**** EXERCISE INPUTS

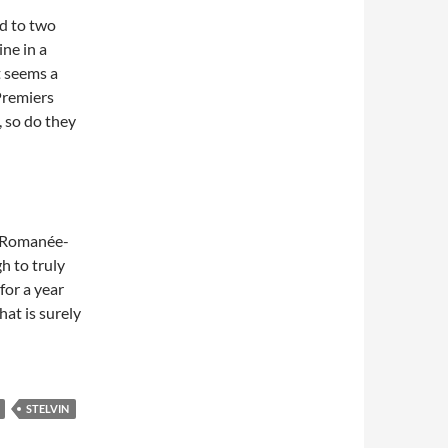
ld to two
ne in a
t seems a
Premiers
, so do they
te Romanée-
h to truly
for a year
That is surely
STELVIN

********
**** EXERCISE INPUTS

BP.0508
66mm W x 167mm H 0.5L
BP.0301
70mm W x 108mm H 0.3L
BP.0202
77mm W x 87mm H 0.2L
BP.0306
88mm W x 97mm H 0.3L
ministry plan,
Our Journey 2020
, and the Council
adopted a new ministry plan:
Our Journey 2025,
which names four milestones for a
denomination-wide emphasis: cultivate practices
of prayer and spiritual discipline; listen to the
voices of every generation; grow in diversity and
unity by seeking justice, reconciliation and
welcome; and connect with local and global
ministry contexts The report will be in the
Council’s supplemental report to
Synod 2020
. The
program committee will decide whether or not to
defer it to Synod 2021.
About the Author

********

- **INSTRUCTIONS FOR THE TASK**
Which of the lines above include the word "will"? Copy each of them.

- **WRITTEN RESPONSE**
ministry contexts The report will be in the
program committee will decide whether or not to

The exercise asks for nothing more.